La Plateforme No to biometric data organise une nouvelle rencontre de 10 h à 13 h, ce samedi au centre Social Marie-Reine-de-la-Paix. L’objectif : faire appel aux capacités créatives et artistiques des participants en vue de dénoncer une fois de plus le projet de carte d’identité biométrique.
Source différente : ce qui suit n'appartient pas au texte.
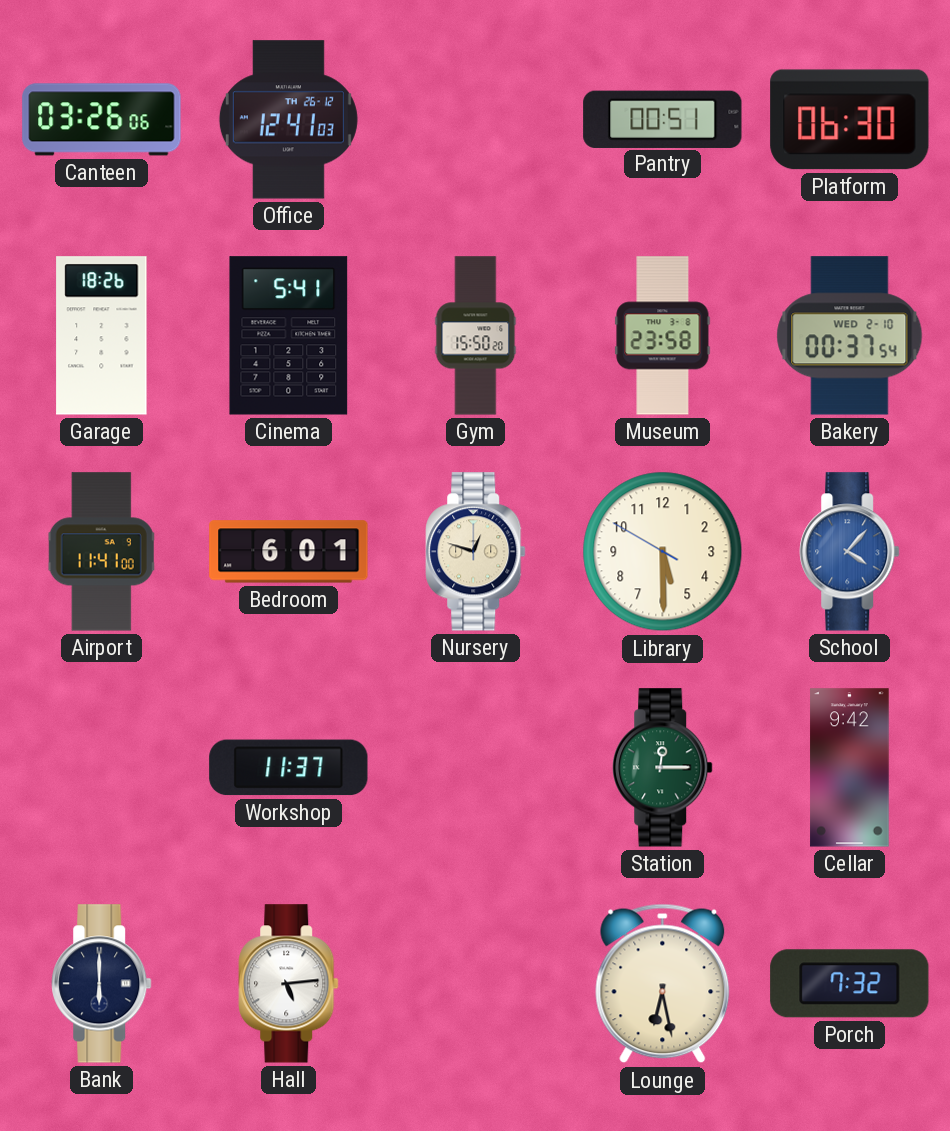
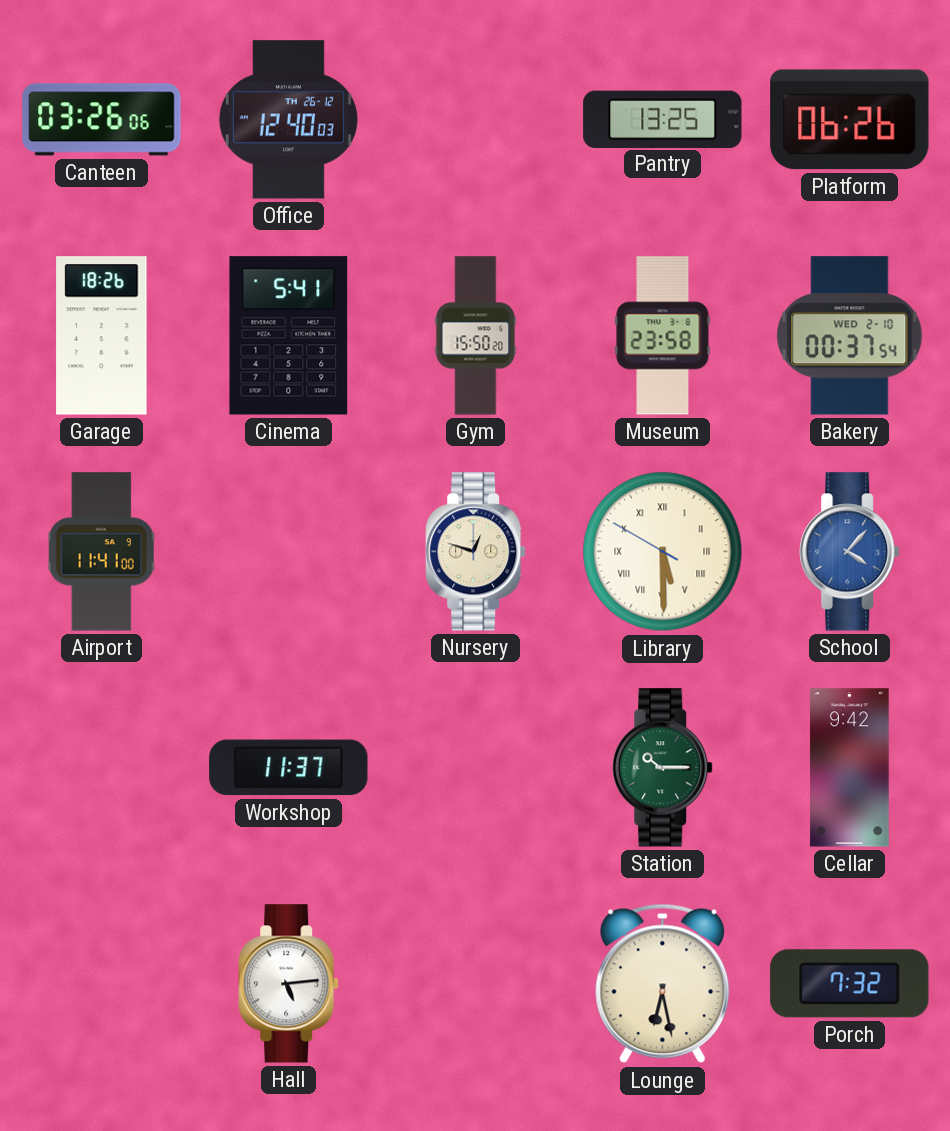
Office: 12:41 -> 12:40
Pantry: 00:51 -> 13:25
Platform: 06:30 -> 06:26
Bedroom: 6:01 -> none
Library numerals: Arabic -> Roman
Station: 12:15 -> 10:15
Bank: 6:00 -> none
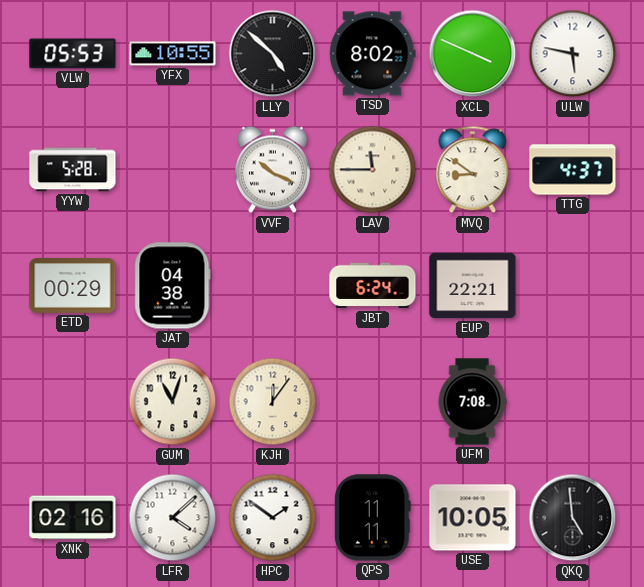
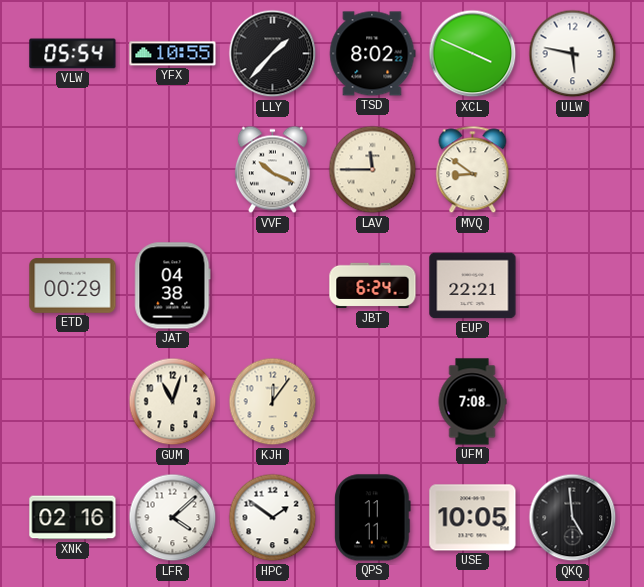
VLW: 05:53 -> 05:54
LLY: 4:52 -> 1:37
YYW: 5:28 -> none
TTG: 4:37 -> none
L’idée selon Jeff Lingaya, porte-parole de la plateforme, par le biais de cette activité à la fois culturelle et pédagogique, consiste à maintenir le contact avec les protestataires du projet et de diffuser les informations nécessaires. « Il existe un flou total notamment concernant un renvoi de la date de l’entrée en vigueur de la nouvelle carte. La population à ce jour ne sait pas si la date de validité de l’ancienne carte d’identité en laminé sera étendue mais nous de notre côté, nous continuons notre mobilisation », fait comprendre notre interlocuteur qui fait remarquer que ces multiples renvois auraient, au final, généré une certaine « pression » sur la population pour qu’elle convertisse sa carte d’identité au plus vite.  La Plateforme No to biometric data soupçonne que ce soit en fait une « tactique dilatoire » utilisée par les autorités des deux gouvernements, celui avant les dernières élections générales et le présent, visant à éroder le mouvement de protestation et pour que le plus de personnes possibles se sentent obligés à donner leurs empreintes digitales et leurs photos biométriques. Aussi, la plateforme réclame un état des lieux concernant le nombre de parlementaires ayant déjà obtenu la nouvelle carte et qui se sont ainsi livrés à l’exercice de prélèvement d’empreintes digitales.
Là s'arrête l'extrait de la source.